# WHAT THIS TASK INVOLVES
From the entries below, return every line that includes the word "label".

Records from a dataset
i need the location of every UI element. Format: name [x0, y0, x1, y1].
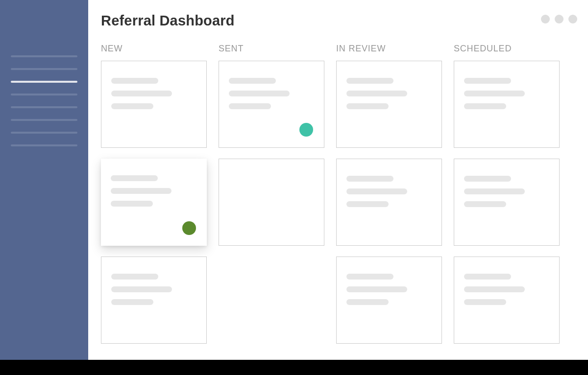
skeleton-line — [464, 78, 511, 84]
column-scheduled: SCHEDULED — [454, 44, 560, 354]
skeleton-line — [346, 299, 389, 305]
window-dot-icon[interactable] — [541, 15, 550, 23]
sidebar-item[interactable] — [11, 106, 77, 108]
skeleton-line — [464, 274, 511, 280]
column-header: SCHEDULED — [454, 44, 560, 54]
skeleton-line — [346, 286, 407, 292]
skeleton-line — [111, 91, 172, 96]
sidebar-item[interactable] — [11, 94, 77, 95]
referral-card[interactable] — [101, 159, 207, 246]
sidebar-item[interactable] — [11, 132, 77, 134]
referral-card-empty[interactable] — [219, 159, 324, 246]
skeleton-line — [111, 299, 153, 305]
column-header: SENT — [219, 44, 324, 54]
skeleton-line — [111, 274, 158, 280]
skeleton-line — [111, 188, 172, 194]
sidebar-item[interactable] — [11, 119, 77, 121]
referral-card[interactable] — [336, 257, 442, 344]
skeleton-line — [346, 176, 393, 182]
sidebar-item[interactable] — [11, 68, 77, 70]
referral-card[interactable] — [336, 159, 442, 246]
column-in-review: IN REVIEW — [336, 44, 442, 354]
skeleton-line — [346, 188, 407, 194]
column-sent: SENT — [219, 44, 324, 354]
skeleton-line — [346, 103, 389, 109]
main-content: Referral Dashboard NEW — [88, 0, 588, 360]
skeleton-line — [464, 176, 511, 182]
skeleton-line — [346, 201, 389, 207]
skeleton-line — [111, 103, 153, 109]
skeleton-line — [346, 274, 393, 280]
referral-card[interactable] — [454, 257, 560, 344]
referral-card[interactable] — [336, 61, 442, 148]
app-window: Referral Dashboard NEW — [0, 0, 588, 360]
sidebar-item[interactable] — [11, 144, 77, 146]
skeleton-line — [464, 286, 525, 292]
skeleton-line — [111, 78, 158, 84]
skeleton-line — [111, 175, 158, 181]
skeleton-line — [464, 91, 525, 96]
skeleton-line — [111, 286, 172, 292]
skeleton-line — [229, 78, 276, 84]
column-new: NEW — [101, 44, 207, 354]
referral-card[interactable] — [101, 61, 207, 148]
column-header: NEW — [101, 44, 207, 54]
skeleton-line — [464, 103, 506, 109]
skeleton-line — [464, 201, 506, 207]
skeleton-line — [346, 91, 407, 96]
kanban-board: NEW — [101, 44, 576, 354]
skeleton-line — [229, 91, 290, 96]
status-dot-icon — [299, 123, 313, 137]
referral-card[interactable] — [101, 257, 207, 344]
sidebar-item[interactable] — [11, 55, 77, 57]
skeleton-line — [346, 78, 393, 84]
status-dot-icon — [182, 221, 196, 235]
sidebar — [0, 0, 88, 360]
skeleton-line — [464, 188, 525, 194]
referral-card[interactable] — [454, 159, 560, 246]
window-dot-icon[interactable] — [555, 15, 564, 23]
column-header: IN REVIEW — [336, 44, 442, 54]
skeleton-line — [229, 103, 271, 109]
skeleton-line — [464, 299, 506, 305]
skeleton-line — [111, 201, 153, 207]
window-controls — [541, 15, 577, 23]
sidebar-item-active[interactable] — [11, 81, 77, 83]
referral-card[interactable] — [219, 61, 324, 148]
page-title: Referral Dashboard — [101, 13, 576, 29]
window-dot-icon[interactable] — [568, 15, 577, 23]
referral-card[interactable] — [454, 61, 560, 148]
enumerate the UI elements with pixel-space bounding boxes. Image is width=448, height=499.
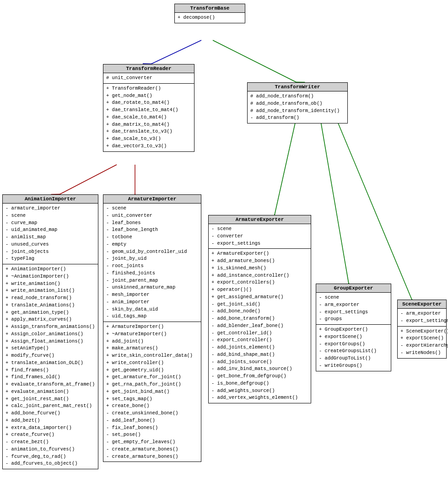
class-header: GroupExporter xyxy=(316,284,391,293)
uml-diagram: TransformBase + decompose() TransformRea… xyxy=(0,0,448,499)
class-fields: - scene - arm_exporter - export_settings… xyxy=(316,293,391,325)
svg-line-8 xyxy=(320,119,349,284)
class-fields: - armature_importer - scene - curve_map … xyxy=(3,204,98,264)
svg-line-9 xyxy=(336,119,412,300)
class-TransformReader: TransformReader # unit_converter + Trans… xyxy=(103,64,194,152)
class-header: TransformWriter xyxy=(248,83,347,91)
class-methods: + decompose() xyxy=(175,13,245,23)
class-fields: - scene - converter - export_settings xyxy=(209,224,311,249)
class-methods: + ArmatureImporter() + ~ArmatureImporter… xyxy=(103,322,201,461)
class-methods: + TransformReader() + get_node_mat() + d… xyxy=(103,84,194,151)
class-TransformBase: TransformBase + decompose() xyxy=(174,4,245,23)
class-header: ArmatureExporter xyxy=(209,215,311,224)
class-header: SceneExporter xyxy=(398,300,446,309)
class-header: TransformReader xyxy=(103,64,194,73)
class-fields: - scene - unit_converter - leaf_bones - … xyxy=(103,204,201,322)
class-TransformWriter: TransformWriter # add_node_transform() #… xyxy=(247,82,348,123)
svg-line-3 xyxy=(151,40,201,64)
svg-line-6 xyxy=(59,165,117,194)
class-methods: + AnimationImporter() + ~AnimationImport… xyxy=(3,264,98,469)
class-methods: # add_node_transform() # add_node_transf… xyxy=(248,91,347,123)
class-methods: + SceneExporter() + exportScene() - expo… xyxy=(398,327,446,358)
class-fields: # unit_converter xyxy=(103,73,194,84)
class-ArmatureImporter: ArmatureImporter - scene - unit_converte… xyxy=(103,194,201,462)
class-ArmatureExporter: ArmatureExporter - scene - converter - e… xyxy=(208,215,311,403)
class-GroupExporter: GroupExporter - scene - arm_exporter - e… xyxy=(316,284,391,371)
class-methods: + GroupExporter() + exportScene() - expo… xyxy=(316,325,391,371)
svg-line-4 xyxy=(213,40,297,82)
class-SceneExporter: SceneExporter - arm_exporter - export_se… xyxy=(397,300,447,359)
class-header: ArmatureImporter xyxy=(103,195,201,204)
class-methods: + ArmatureExporter() + add_armature_bone… xyxy=(209,249,311,403)
svg-line-7 xyxy=(275,119,296,215)
class-header: AnimationImporter xyxy=(3,195,98,204)
class-fields: - arm_exporter - export_settings xyxy=(398,309,446,327)
class-header: TransformBase xyxy=(175,4,245,13)
class-AnimationImporter: AnimationImporter - armature_importer - … xyxy=(2,194,98,469)
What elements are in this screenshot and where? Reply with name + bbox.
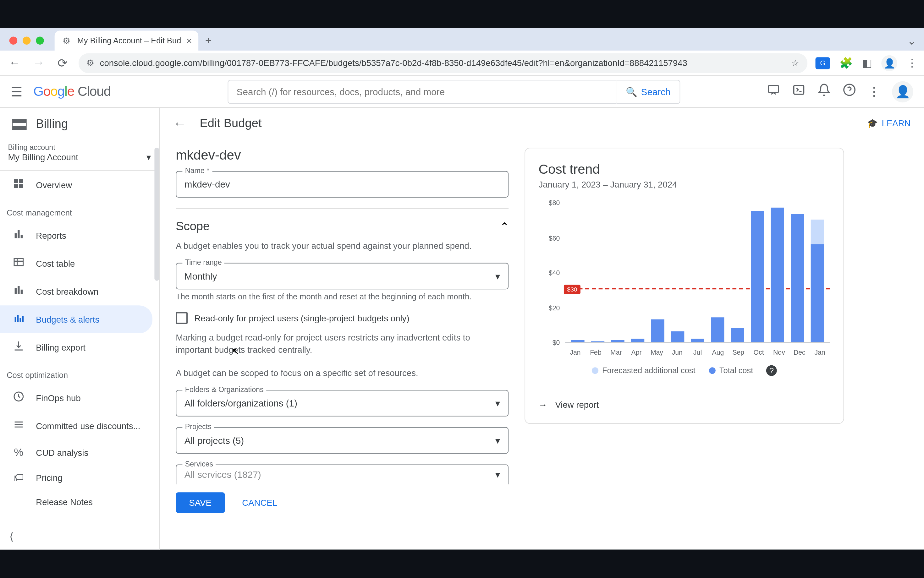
sidebar-item-label: Release Notes [36,497,93,507]
help-tooltip-icon[interactable]: ? [766,365,777,376]
bar-group[interactable] [727,203,748,342]
folders-value: All folders/organizations (1) [184,398,297,408]
profile-avatar-icon[interactable]: 👤 [881,55,897,71]
sidebar-item-cost-table[interactable]: Cost table [0,249,159,278]
dropdown-icon: ▾ [495,398,500,408]
legend-total: Total cost [709,366,753,375]
sidebar-title[interactable]: Billing [0,108,159,140]
time-range-select[interactable]: Monthly ▾ [176,263,509,290]
legend-dot-total [709,367,715,374]
chevron-up-icon: ⌃ [500,220,509,233]
search-button[interactable]: 🔍 Search [616,80,680,103]
bar-group[interactable] [588,203,608,342]
sidebar-title-label: Billing [36,117,68,131]
sidebar-item-budgets[interactable]: Budgets & alerts [0,305,153,333]
sidebar-item-overview[interactable]: Overview [0,171,159,199]
bar-group[interactable] [568,203,588,342]
notifications-icon[interactable] [817,83,831,100]
legend-total-label: Total cost [719,366,753,375]
bar-total [631,339,644,342]
sidebar-scrollbar[interactable] [154,148,159,281]
account-avatar-icon[interactable]: 👤 [892,81,913,102]
y-tick: $0 [553,339,560,346]
y-tick: $40 [549,269,560,276]
sidebar-item-reports[interactable]: Reports [0,221,159,249]
sidebar-item-label: Overview [36,180,72,190]
side-panel-icon[interactable]: ◧ [862,57,872,69]
x-tick: Jan [565,349,586,356]
bar-group[interactable] [628,203,648,342]
readonly-checkbox[interactable] [176,312,188,324]
sidebar-item-pricing[interactable]: 🏷 Pricing [0,465,159,490]
back-button[interactable]: ← [7,56,23,70]
nav-menu-icon[interactable]: ☰ [11,84,23,99]
browser-tab[interactable]: ⚙ My Billing Account – Edit Bud × [55,31,198,50]
reload-button[interactable]: ⟳ [55,55,71,70]
bar-total [751,211,764,342]
more-menu-icon[interactable]: ⋮ [868,84,880,99]
bar-group[interactable] [648,203,668,342]
sidebar-item-cud[interactable]: Committed use discounts... [0,412,159,440]
translate-icon[interactable]: G [815,57,830,69]
bar-group[interactable] [608,203,628,342]
sidebar-item-label: Reports [36,231,66,240]
bar-group[interactable] [748,203,768,342]
svg-rect-16 [15,317,16,322]
cloud-shell-icon[interactable] [792,83,805,100]
new-tab-button[interactable]: + [205,34,211,47]
tab-title: My Billing Account – Edit Bud [77,36,181,45]
sidebar-item-label: Billing export [36,343,86,352]
site-info-icon[interactable]: ⚙ [86,58,94,68]
minimize-window-button[interactable] [23,36,31,44]
projects-select[interactable]: All projects (5) ▾ [176,427,509,454]
chat-icon[interactable] [767,83,780,100]
chart-legend: Forecasted additional cost Total cost ? [538,365,830,376]
learn-button[interactable]: 🎓 LEARN [867,119,911,128]
gcp-logo[interactable]: Google Cloud [33,84,111,99]
folders-select[interactable]: All folders/organizations (1) ▾ [176,390,509,417]
bar-group[interactable] [708,203,727,342]
cancel-button[interactable]: CANCEL [234,492,285,513]
services-select[interactable]: All services (1827) ▾ [176,464,509,484]
x-tick: Jul [687,349,708,356]
bar-group[interactable] [787,203,808,342]
bar-total [771,208,784,342]
bar-group[interactable] [688,203,708,342]
bookmark-star-icon[interactable]: ☆ [791,58,799,68]
bar-group[interactable] [807,203,828,342]
save-button[interactable]: SAVE [176,492,225,513]
extensions-icon[interactable]: 🧩 [839,57,852,69]
billing-account-selector[interactable]: Billing account My Billing Account ▾ [0,140,159,171]
view-report-link[interactable]: → View report [538,389,830,410]
chart-y-axis: $80$60$40$20$0 [538,203,562,343]
search-input[interactable] [228,80,616,103]
browser-menu-icon[interactable]: ⋮ [907,57,917,69]
forward-button[interactable]: → [31,56,47,70]
sidebar-item-cud-analysis[interactable]: % CUD analysis [0,440,159,465]
tabs-dropdown-icon[interactable]: ⌄ [904,32,918,50]
close-tab-icon[interactable]: × [186,35,192,46]
folders-field: Folders & Organizations All folders/orga… [176,390,509,417]
svg-rect-8 [18,230,20,238]
maximize-window-button[interactable] [36,36,44,44]
sidebar-item-release-notes[interactable]: Release Notes [0,490,159,514]
collapse-sidebar-icon[interactable]: ⟨ [10,530,13,543]
legend-forecast: Forecasted additional cost [592,366,696,375]
back-arrow-icon[interactable]: ← [173,116,186,131]
url-input[interactable]: ⚙ console.cloud.google.com/billing/00178… [78,53,807,73]
help-icon[interactable] [843,83,856,100]
chart-panel: Cost trend January 1, 2023 – January 31,… [525,148,844,549]
bar-group[interactable] [768,203,787,342]
dropdown-icon: ▾ [495,435,500,446]
sidebar-item-export[interactable]: Billing export [0,333,159,361]
sidebar-item-cost-breakdown[interactable]: Cost breakdown [0,278,159,305]
scope-section-header[interactable]: Scope ⌃ [176,219,509,234]
x-tick: Oct [748,349,769,356]
dropdown-icon: ▾ [146,153,151,162]
x-tick: Jan [810,349,830,356]
name-input[interactable] [176,171,509,198]
budget-form: mkdev-dev Name * Scope ⌃ A budget enable… [176,148,509,549]
sidebar-item-finops[interactable]: FinOps hub [0,384,159,412]
close-window-button[interactable] [10,36,17,44]
bar-group[interactable] [667,203,688,342]
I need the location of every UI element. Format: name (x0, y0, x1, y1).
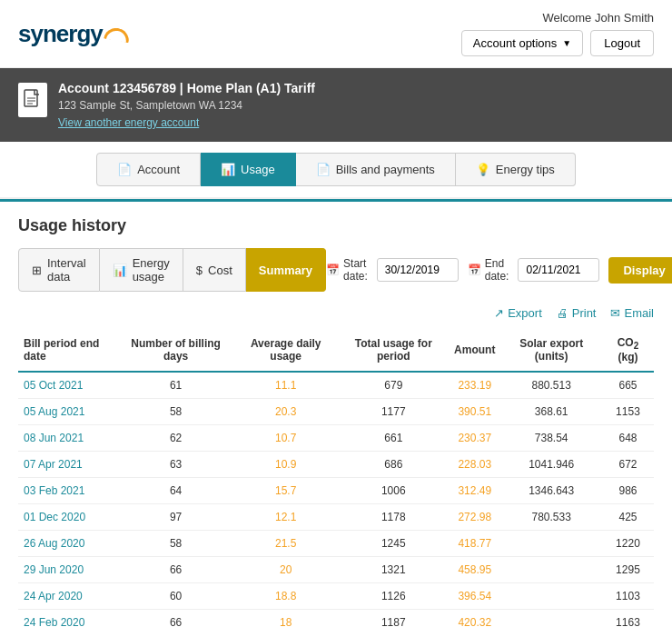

# SOLVED PROBLEM
sidebar-item-label: Release Notes [36,497,93,507]
sidebar-title-label: Billing [36,117,68,131]
legend-total-label: Total cost [719,366,753,375]
sidebar-item-label: Overview [36,180,72,190]
sidebar-item-label: Reports [36,231,66,240]
sidebar-item-label: Billing export [36,343,86,352]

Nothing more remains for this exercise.